Activity
Among the records below, find the lines that contain "their" and copy each of them.

Record excerpts
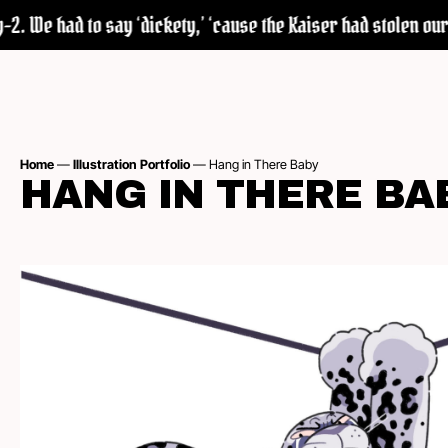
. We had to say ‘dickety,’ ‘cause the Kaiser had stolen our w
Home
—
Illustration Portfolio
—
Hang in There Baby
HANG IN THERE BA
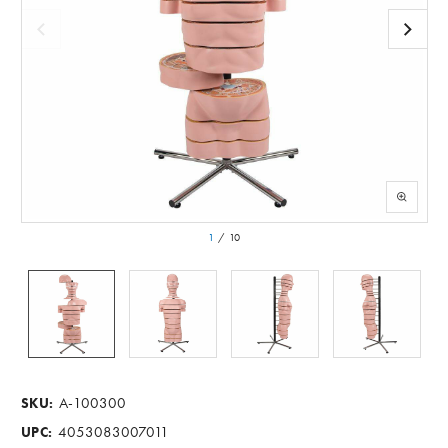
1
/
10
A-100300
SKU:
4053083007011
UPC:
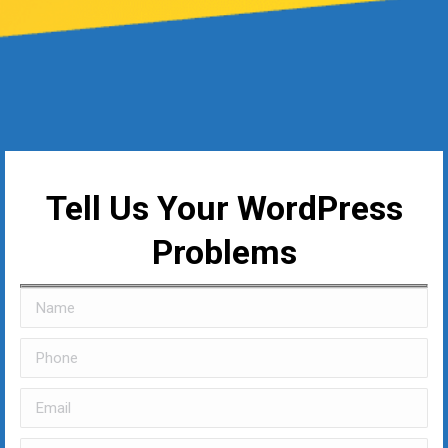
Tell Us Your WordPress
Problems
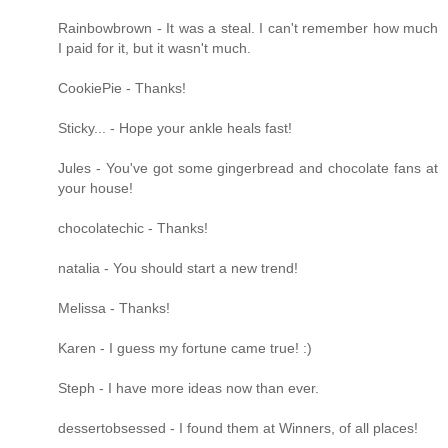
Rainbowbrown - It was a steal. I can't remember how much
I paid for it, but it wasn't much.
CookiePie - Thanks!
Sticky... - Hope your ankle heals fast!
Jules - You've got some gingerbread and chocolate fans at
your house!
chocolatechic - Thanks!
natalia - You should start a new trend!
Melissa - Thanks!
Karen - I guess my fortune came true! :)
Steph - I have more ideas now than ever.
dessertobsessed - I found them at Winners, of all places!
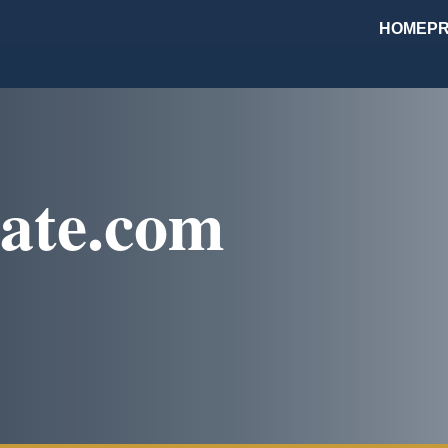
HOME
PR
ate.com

* * *

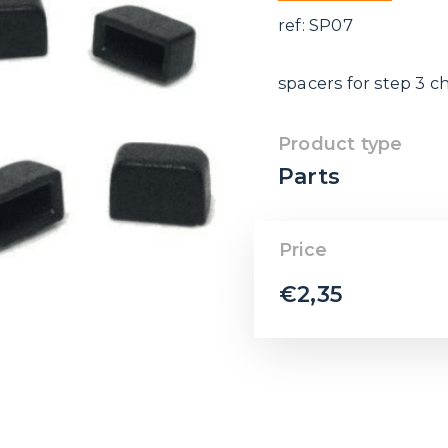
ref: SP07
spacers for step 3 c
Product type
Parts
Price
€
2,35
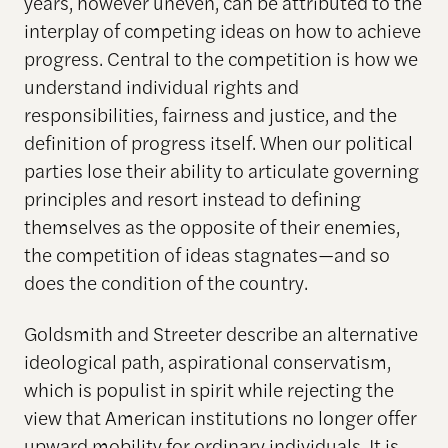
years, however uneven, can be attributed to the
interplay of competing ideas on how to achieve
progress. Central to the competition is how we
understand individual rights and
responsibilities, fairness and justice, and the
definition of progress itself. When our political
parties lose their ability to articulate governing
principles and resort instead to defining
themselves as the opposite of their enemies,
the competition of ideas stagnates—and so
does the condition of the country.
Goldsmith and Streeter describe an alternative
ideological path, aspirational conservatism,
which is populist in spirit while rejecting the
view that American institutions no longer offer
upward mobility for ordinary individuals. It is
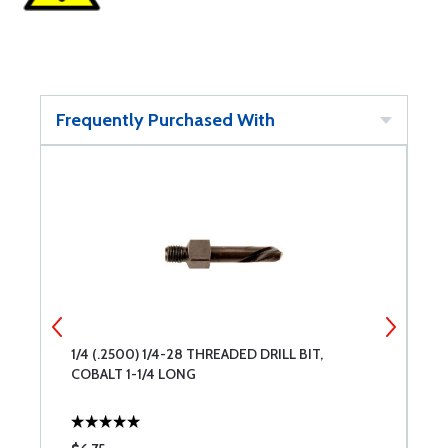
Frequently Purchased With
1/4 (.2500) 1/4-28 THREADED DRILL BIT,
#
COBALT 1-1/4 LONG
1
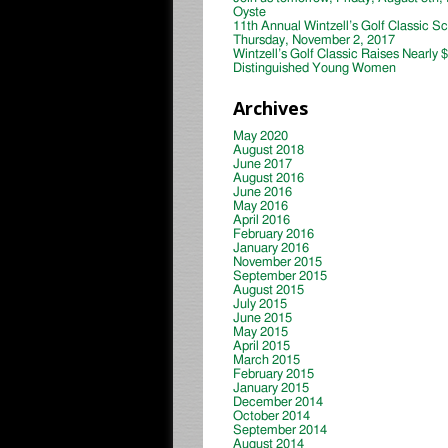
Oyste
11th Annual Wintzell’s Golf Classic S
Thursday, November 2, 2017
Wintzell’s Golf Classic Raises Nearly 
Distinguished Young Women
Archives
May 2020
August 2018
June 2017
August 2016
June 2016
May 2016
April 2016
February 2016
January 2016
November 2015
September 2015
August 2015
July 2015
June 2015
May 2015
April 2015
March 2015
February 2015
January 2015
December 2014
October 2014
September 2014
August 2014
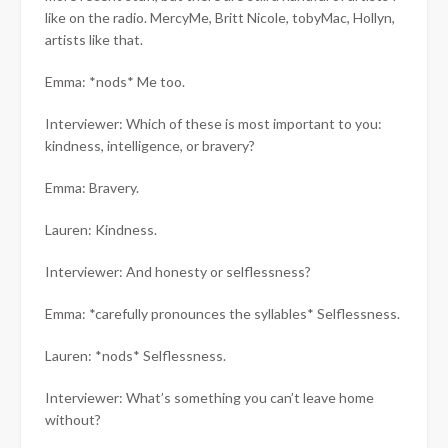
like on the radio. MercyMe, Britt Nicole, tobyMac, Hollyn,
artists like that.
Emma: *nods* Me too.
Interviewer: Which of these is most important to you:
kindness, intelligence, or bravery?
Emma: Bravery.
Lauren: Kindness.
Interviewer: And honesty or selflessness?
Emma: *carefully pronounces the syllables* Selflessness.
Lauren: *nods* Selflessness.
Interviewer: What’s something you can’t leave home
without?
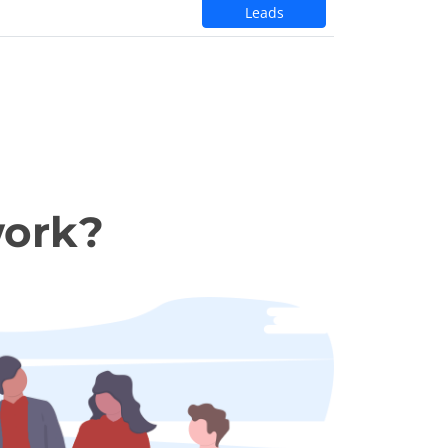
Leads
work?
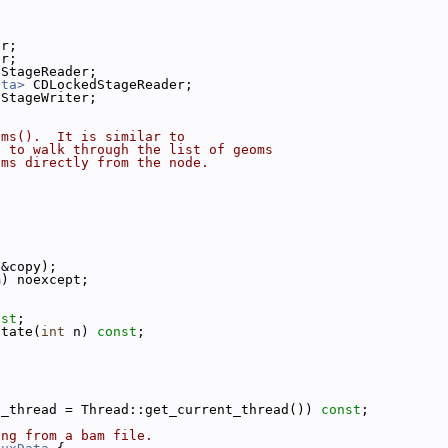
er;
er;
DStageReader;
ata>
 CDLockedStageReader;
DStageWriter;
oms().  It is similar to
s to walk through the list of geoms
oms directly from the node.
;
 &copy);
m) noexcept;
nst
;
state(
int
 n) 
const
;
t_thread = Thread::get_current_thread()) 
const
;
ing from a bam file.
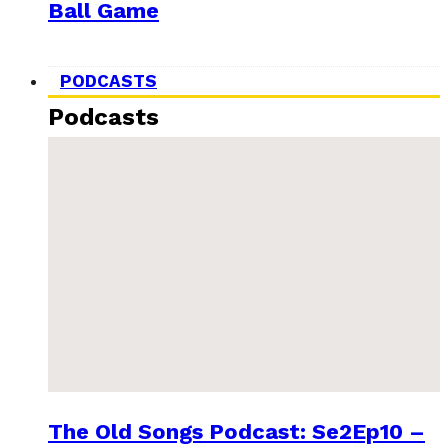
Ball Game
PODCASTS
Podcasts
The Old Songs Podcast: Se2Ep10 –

--

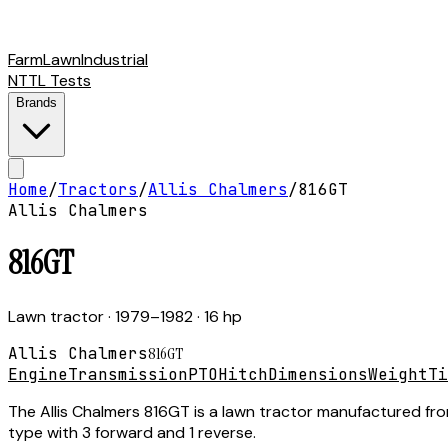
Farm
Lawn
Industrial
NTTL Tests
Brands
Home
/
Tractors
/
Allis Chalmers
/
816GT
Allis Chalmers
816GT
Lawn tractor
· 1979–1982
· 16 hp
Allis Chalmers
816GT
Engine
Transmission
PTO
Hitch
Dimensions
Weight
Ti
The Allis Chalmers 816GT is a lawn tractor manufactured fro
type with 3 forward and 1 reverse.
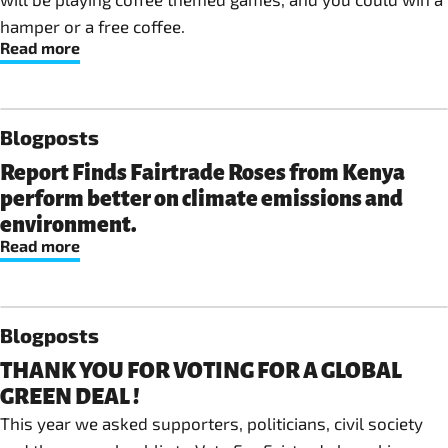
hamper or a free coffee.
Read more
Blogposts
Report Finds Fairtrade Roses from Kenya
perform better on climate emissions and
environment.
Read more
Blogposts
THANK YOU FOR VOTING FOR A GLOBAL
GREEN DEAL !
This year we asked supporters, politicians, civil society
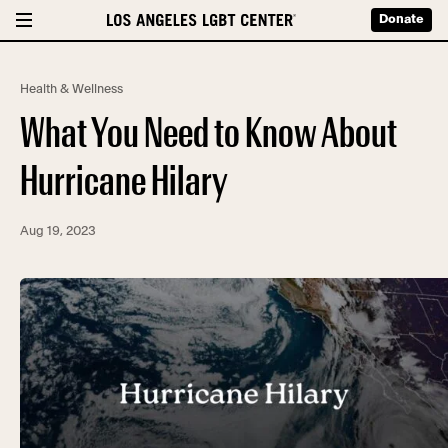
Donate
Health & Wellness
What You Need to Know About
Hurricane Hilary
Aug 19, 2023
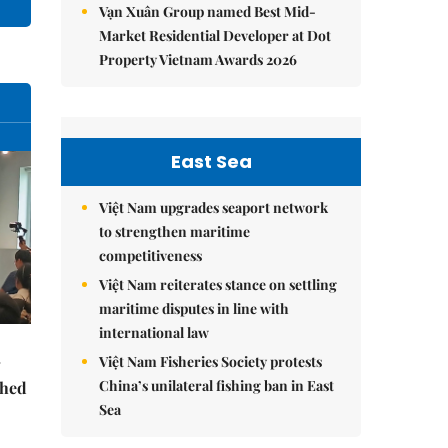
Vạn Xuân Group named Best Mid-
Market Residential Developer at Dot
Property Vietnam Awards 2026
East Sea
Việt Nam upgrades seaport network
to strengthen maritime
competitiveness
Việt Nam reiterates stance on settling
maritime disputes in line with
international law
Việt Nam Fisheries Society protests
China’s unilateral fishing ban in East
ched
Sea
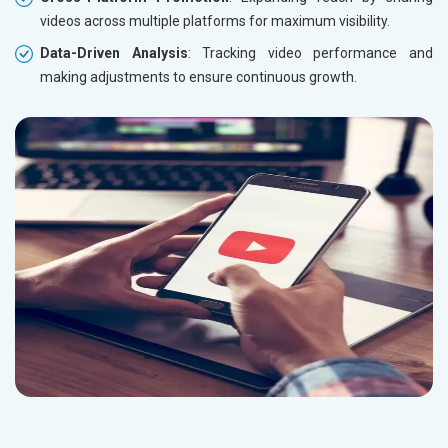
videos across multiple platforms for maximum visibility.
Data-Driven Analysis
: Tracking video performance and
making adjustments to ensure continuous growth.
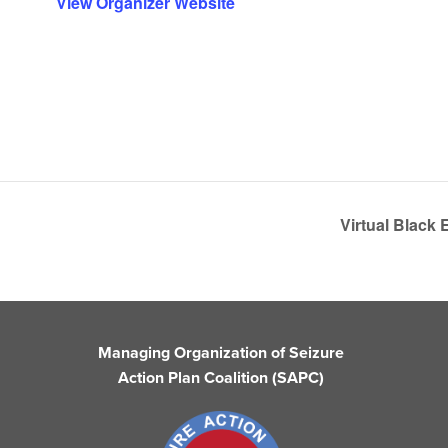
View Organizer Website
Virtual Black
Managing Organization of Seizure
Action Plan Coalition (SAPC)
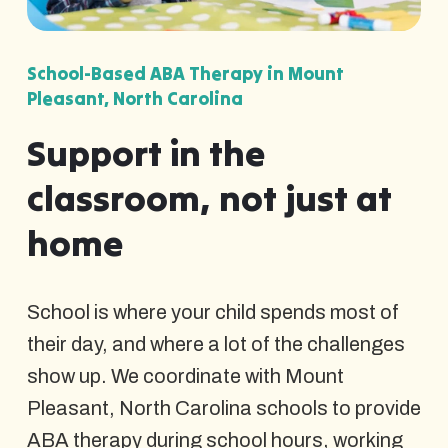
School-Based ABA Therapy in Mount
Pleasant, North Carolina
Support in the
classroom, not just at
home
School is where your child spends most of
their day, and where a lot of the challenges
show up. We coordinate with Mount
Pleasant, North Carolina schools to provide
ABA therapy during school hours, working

Task answer
parties lose their ability to articulate governing
themselves as the opposite of their enemies,
their day, and where a lot of the challenges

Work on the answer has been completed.